Transcribe the records verbatim, images excluded.

(Beginning of Supplied records)

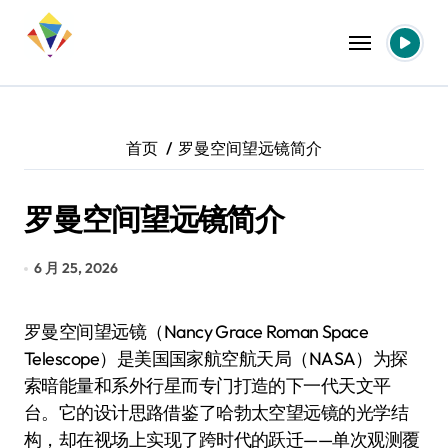
跳
转
到
内
容
首页
罗曼空间望远镜简介
罗曼空间望远镜简介
6 月 25, 2026
罗曼空间望远镜（Nancy Grace Roman Space
Telescope）是美国国家航空航天局（NASA）为探
索暗能量和系外行星而专门打造的下一代天文平
台。它的设计思路借鉴了哈勃太空望远镜的光学结
构，却在视场上实现了跨时代的跃迁——单次观测覆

(End of Supplied records)

*Written answer*.
跳
转
到
内
容
首页
罗曼空间望远镜简介
罗曼空间望远镜简介
6 月 25, 2026
罗曼空间望远镜（Nancy Grace Roman Space
Telescope）是美国国家航空航天局（NASA）为探
索暗能量和系外行星而专门打造的下一代天文平
台。它的设计思路借鉴了哈勃太空望远镜的光学结
构，却在视场上实现了跨时代的跃迁——单次观测覆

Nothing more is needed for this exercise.